Defendant challenges Aetna’s intervention in two respects. First, defendant contends that Aetna is not merely attempting to protect any lien interest it may have, but rather is attempting to participate in discovery. (Sjoberg v. Joseph T. Ryerson & Son, Inc. (1956), 8 Ill. App. 2d 414, 418, 132 N.E.2d 56.) This characterization is inaccurate since Aetna’s involvement is directed toward having the cause considered on its merits and not dismissed at the pretrial stage, a position consistent with protecting its lien interest.

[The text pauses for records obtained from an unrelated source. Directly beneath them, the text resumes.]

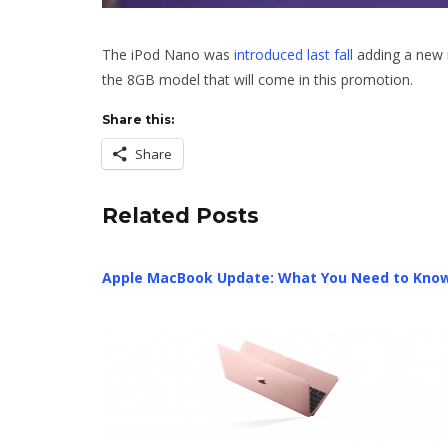
The iPod Nano was
introduced last fall
adding a new 
the 8GB model that will come in this promotion.
Share this:
Share
Related Posts
Apple MacBook Update: What You Need to Kno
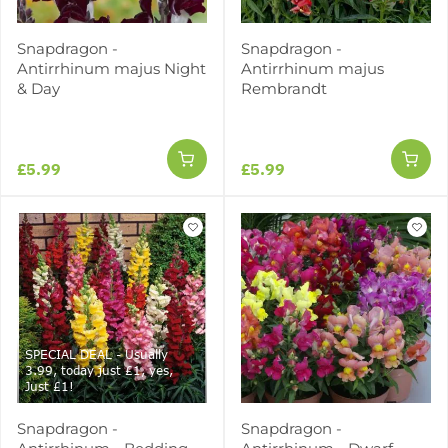
Snapdragon -
Snapdragon -
Antirrhinum majus Night
Antirrhinum majus
& Day
Rembrandt
£5.99
£5.99
SPECIAL DEAL - Usually
3.99, today just £1, yes,
Just £1!
Snapdragon -
Snapdragon -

Defendant also challenges Aetna’s intervention as untimely. It points out that the circuit court order dismissing plaintiffs suit with prejudice was entered July 15, 1985. Aetna’s petition to intervene was not filed until August 16, 1985. Defendant asserts that because the circuit court’s dismissal pursuant to Supreme Court Rule 219 (87 Ill. 2d R. 219) operates as an adjudication on the merits (Bronstein v. Kalcheim (1984), 126 Ill. App. 3d 643, 646, 467 N.E.2d 979), there was, after July 15, 1985, no longer an action pending between plaintiff and defendant in which Aetna could intervene. Therefore, defendant concludes that Aetna’s petition for leave to intervene on August 16, 1985, was untimely filed and the dismissal of plaintiff’s suit is conclusive as to any rights Aetna may have had.

The intervention statute, section 2 — 408 of the Code of Civil Procedure (Ill. Rev. Stat. 1983, ch. 110, par. 2 — 408), sets no time limits for application to intervene; the determination of timeliness rests within the circuit court’s discretion. (In re Appointment of Special State’s Attorneys (1976), 42 Ill. App. 3d 176, 356 N.E.2d 195.) Nor is any time limit set forth in section 5(b) of the Act. Intervention generally must be sought during the pendency of a lawsuit; however, it may be permitted' after judgment, as here, where it is necessary to protect an intervenor’s rights. (Anundson v. City of Chicago (1970), 44 Ill. 2d 491, 497, 256 N.E.2d 1. See County of Cook v. Triangle Sign Co. (1968), 40 Ill. App. 2d 202, 214-15, 189 N.E.2d 25.) Aetna asserts that it received no statutory notice of the institution of plaintiff’s lawsuit. Nothing in the record is to the contrary. This situation is analogous to those in City of Chicago v. Zik (1965), 63 Ill. App. 2d 445, 211 N.E.2d 545 and Avery v. Grabutt (1974), 19 Ill. App. 3d 1001, 313 N.E.2d *309274, in which intervention was allowed after judgment because the interveners were unaware of the original suit. In People ex rel. Baylor v. Bell Mutual Casualty Co. (1971), 2 Ill. App. 3d 17, 276 N.E.2d 113, affd (1973), 54 Ill. 2d 433, the court held a petition for leave to intervene timely which was filed almost two months after a final order had been entered in the case. (See also Standard Bank & Trust Co. v. Village of Oak Lawn (1978), 61 Ill. App. 3d 174, 178, 377 N.E.2d 1152.) The intervention in the case sub judice was not untimely, and the circuit court properly allowed Aetna’s intervention.

For the foregoing reasons the judgment of the circuit court dismissing plaintiff’s case as a discovery sanction is reversed and the cause remanded for further proceedings, including issuance of an order by the circuit court compelling plaintiff to appear for his deposition (87 Ill. 2d R. 204), directing where and under what circumstances it should be taken (87 Ill. 2d R. 203), and further providing that failure to appear will result in further sanctions. (See, e.g., 87 Ill. 2d R. 219(c)iv); People ex rel. Ashford v. Ziemann (1982), 110 Ill. App. 3d 34, 39-41, 441 N.E.2d 1255, affd (1984), 99 Ill. 2d 353.

Reversed and remanded.

BILANDIC, P.J., and STAMOS, J., concur.